I fancy Clare just about (although I’m praying the team released is a dummy one). Some of their big guns need to step up now but a lot of Wexford’s main men haven’t produced anything decent yet this summer.
If Clare perform like they did against Waterford, Tipperary, Limerick, and the first half of the Munster final against Cork, they will win. Being allowed to play that way won’t be easy against Wexford but I still think that Clare will get the job done.
Meanwhile in Thurles tomorrow, all the talk is of how big a game this is for Limerick. But it’s equally as big for Kilkenny, who won’t want to lose a third match in one championship season. That reality won’t be easy to avoid now for Kilkenny, especially with this being their third tough game in just 14 days.
That does hand Limerick a significant advantage but, after running Kilkenny so close last year, Limerick need to get the job done now. They lacked the real killer instinct in that game and, while they have shown that assassin’s edge against Tipperary, Cork, and Waterford this summer, tomorrow will provide the clearest indication yet as to how much Limerick have sharpened that blade.
Kilkenny’s flesh is more exposed with their gruelling schedule but if any team in Irish sport can overcome that kind of a challenge, it’s Brian Cody’s men. One of the biggest questions Cody has to answer this week is whether to start Colin Fennelly and Richie Hogan, or hold them in reserve again.
Both made a huge impact when being introduced at half-time last Sunday. They scored 1-1 each but Hogan could have bagged 1-4 because he had three wides. More than anything though, Hogan turned the game with how he continually drifted and became the orchestrator in that space.

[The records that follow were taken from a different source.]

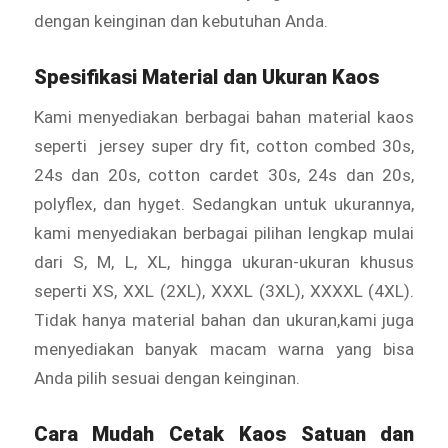
dengan keinginan dan kebutuhan Anda.
Spesifikasi Material dan Ukuran Kaos
Kami menyediakan berbagai bahan material kaos
seperti jersey super dry fit, cotton combed 30s,
24s dan 20s, cotton cardet 30s, 24s dan 20s,
polyflex, dan hyget. Sedangkan untuk ukurannya,
kami menyediakan berbagai pilihan lengkap mulai
dari S, M, L, XL, hingga ukuran-ukuran khusus
seperti XS, XXL (2XL), XXXL (3XL), XXXXL (4XL).
Tidak hanya material bahan dan ukuran,kami juga
menyediakan banyak macam warna yang bisa
Anda pilih sesuai dengan keinginan.
Cara Mudah Cetak Kaos Satuan dan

The big question for Cody is this: is he better off bringing Hogan and Fennelly on when they’re nine points down, or maybe having to haul them off when they’re five points up? I’d certainly be going for the latter but only Cody knows whether Hogan’s body is able for 70 minutes, or if Fennelly’s hurling is sharp enough for a full game.
Kilkenny’s greater experience was decisive last year but Michael Fennelly was immense that evening and he is no longer around. Limerick left that match behind them but they have definitely kicked on.
They have a different team now. That may include more younger players but they have had an invaluable grounding this summer.
And I expect Limerick to record a first championship win against Kilkenny since 1973.